**Page images and extracted text:**
☆ ☆ ☆ ☆ ☆ ☆ ☆

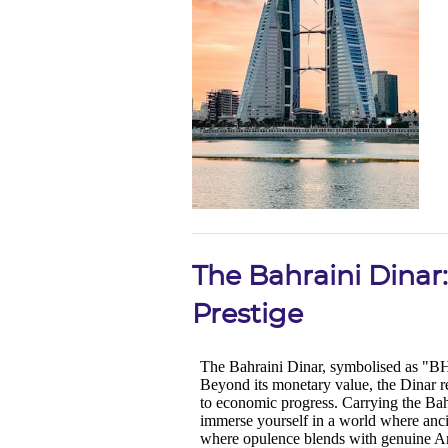
The Bahraini Dinar:
Prestige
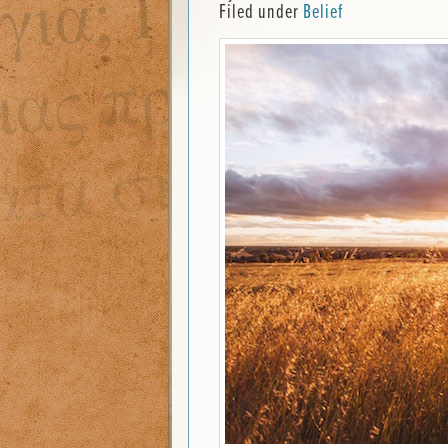
Filed under
Belief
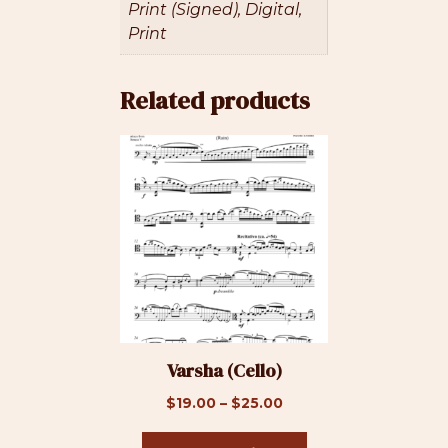
Print (Signed), Digital,
Print
Related products
This
product
has
multiple
variants.
The
options
may
be
Varsha (Cello)
chosen
on
Price
$
19.00
–
$
25.00
the
range:
product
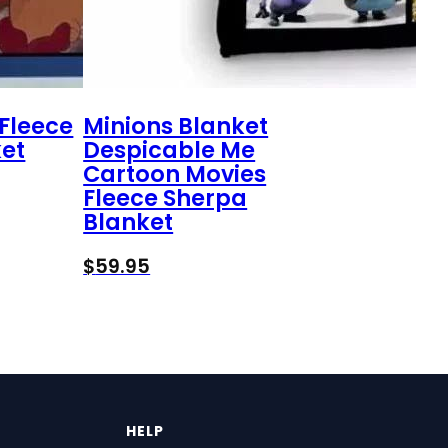
Fleece
Minions Blanket
et
Despicable Me
Cartoon Movies
Fleece Sherpa
Blanket
$
59.95
HELP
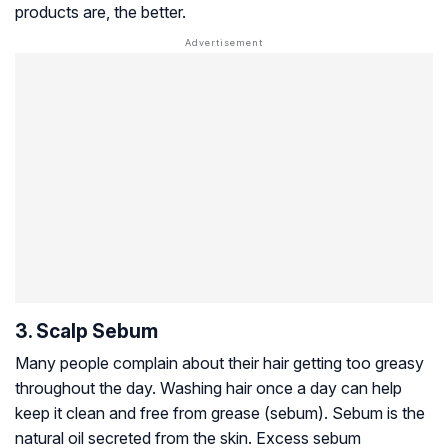
products are, the better.
3. Scalp Sebum
Many people complain about their hair getting too greasy
throughout the day. Washing hair once a day can help
keep it clean and free from grease (sebum). Sebum is the
natural oil secreted from the skin. Excess sebum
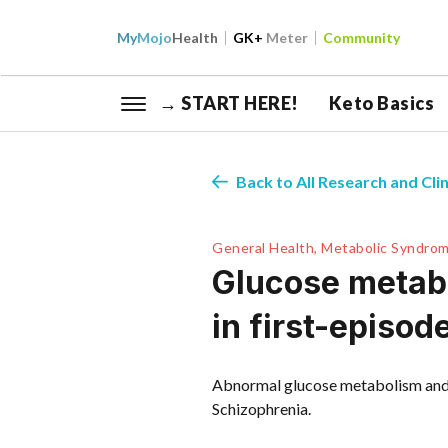
My
Mojo
Health
GK+
Meter
Community
→ START HERE!
Keto Basics
Back to All Research and Clin
General Health, Metabolic Syndrom
Glucose metabo
in first-episo
Abnormal glucose metabolism and c
Schizophrenia.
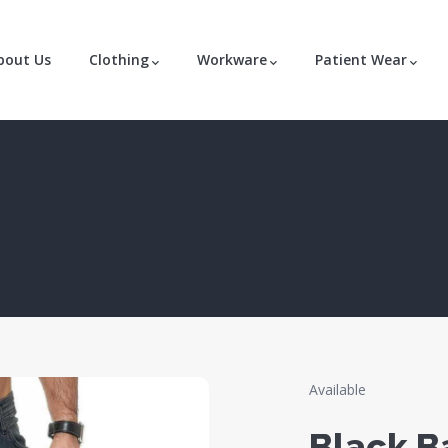
bout Us
Clothing
Workware
Patient Wear
Available
Black B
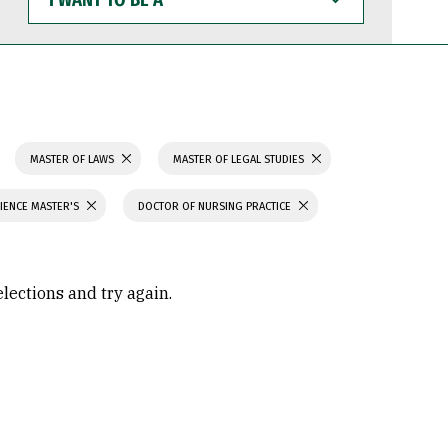
WANT
TO
BE
A
MASTER OF LAWS
MASTER OF LEGAL STUDIES
IENCE MASTER'S
DOCTOR OF NURSING PRACTICE
elections and try again.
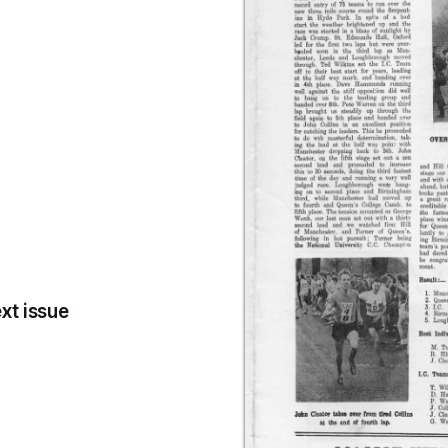
xt issue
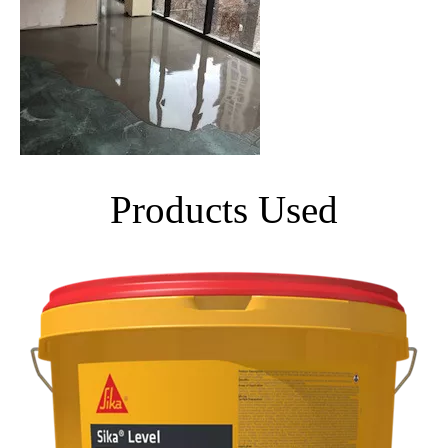
Products Used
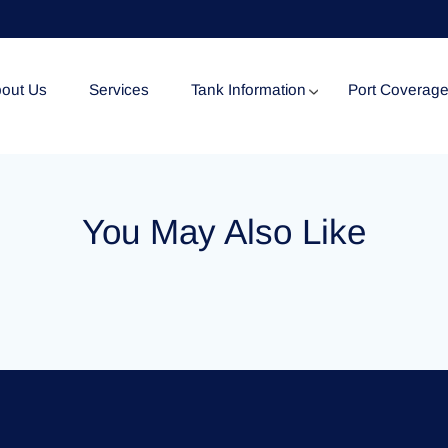
out Us
Services
Tank Information
Port Coverag
Tank Specification
You May Also Like
Tank Certificates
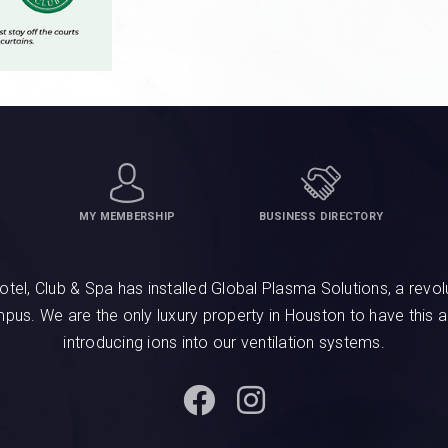
MY MEMBERSHIP
BUSINESS DIRECTORY
, Club & Spa has installed Global Plasma Solutions, a revolu
ampus. We are the only luxury property in Houston to have this 
introducing ions into our ventilation systems.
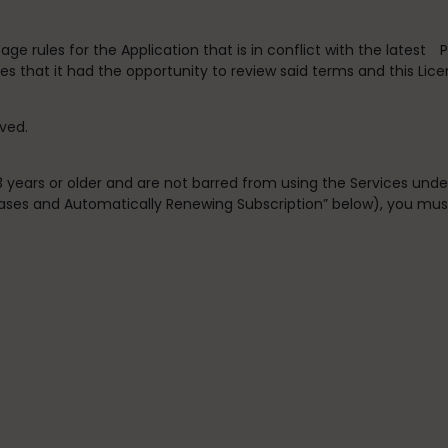
e rules for the Application that is in conflict with the latest
P
s that it had the opportunity to review said terms and this Lic
rved.
13 years or older and are not barred from using the Services und
chases and Automatically Renewing Subscription” below), you mus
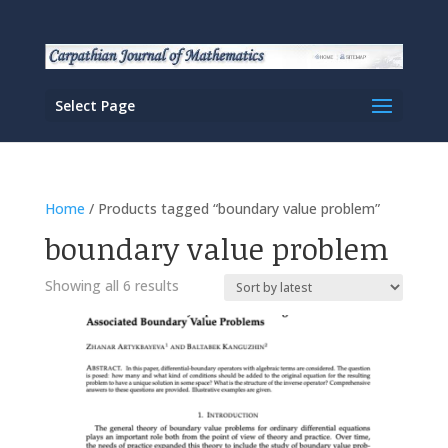
Select Page
Home
/ Products tagged “boundary value problem”
boundary value problem
Sorted
Showing all 6 results
by
latest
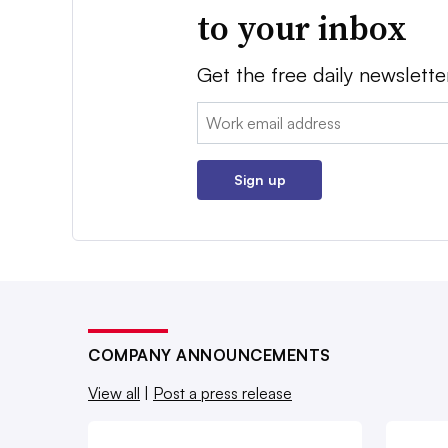
to your inbox
Get the free daily newslette
Email:
Sign up
COMPANY ANNOUNCEMENTS
View all
|
Post a press release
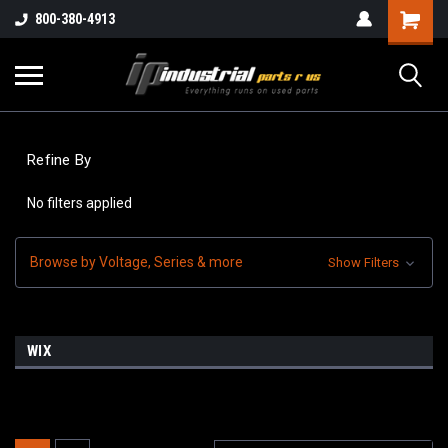
800-380-4913
Refine By
No filters applied
Browse by Voltage, Series & more
Show Filters
WIX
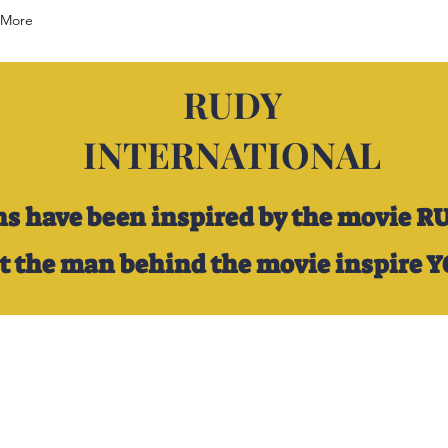
More
RUDY
INTERNATIONAL
ns have been inspired by the movie R
et the man behind the movie inspire 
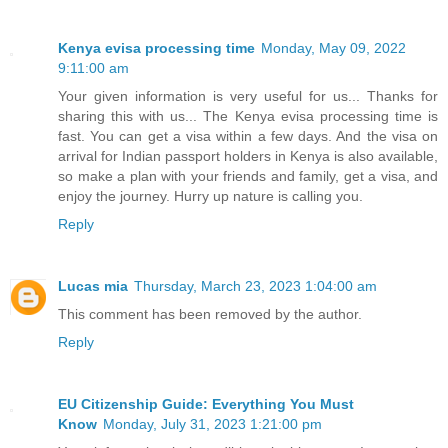
Kenya evisa processing time
Monday, May 09, 2022
9:11:00 am
Your given information is very useful for us... Thanks for
sharing this with us... The Kenya evisa processing time is
fast. You can get a visa within a few days. And the visa on
arrival for Indian passport holders in Kenya is also available,
so make a plan with your friends and family, get a visa, and
enjoy the journey. Hurry up nature is calling you.
Reply
Lucas mia
Thursday, March 23, 2023 1:04:00 am
This comment has been removed by the author.
Reply
EU Citizenship Guide: Everything You Must
Know
Monday, July 31, 2023 1:21:00 pm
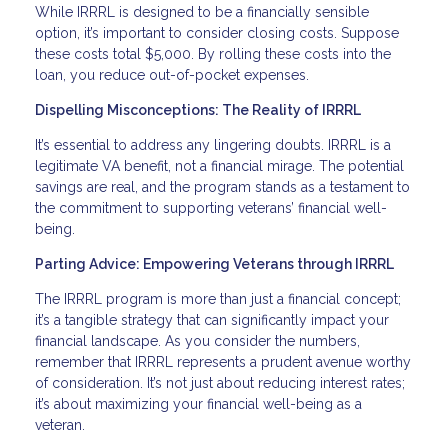
While IRRRL is designed to be a financially sensible
option, it’s important to consider closing costs. Suppose
these costs total $5,000. By rolling these costs into the
loan, you reduce out-of-pocket expenses.
Dispelling Misconceptions: The Reality of IRRRL
It’s essential to address any lingering doubts. IRRRL is a
legitimate VA benefit, not a financial mirage. The potential
savings are real, and the program stands as a testament to
the commitment to supporting veterans’ financial well-
being.
Parting Advice: Empowering Veterans through IRRRL
The IRRRL program is more than just a financial concept;
it’s a tangible strategy that can significantly impact your
financial landscape. As you consider the numbers,
remember that IRRRL represents a prudent avenue worthy
of consideration. It’s not just about reducing interest rates;
it’s about maximizing your financial well-being as a
veteran.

☆ ☆ ☆ ☆ ☆ ☆ ☆

**Aim of the exercise:** How many lines of these entries hold the string "about"? Answer with the number alone.

**Answer for the task:** 3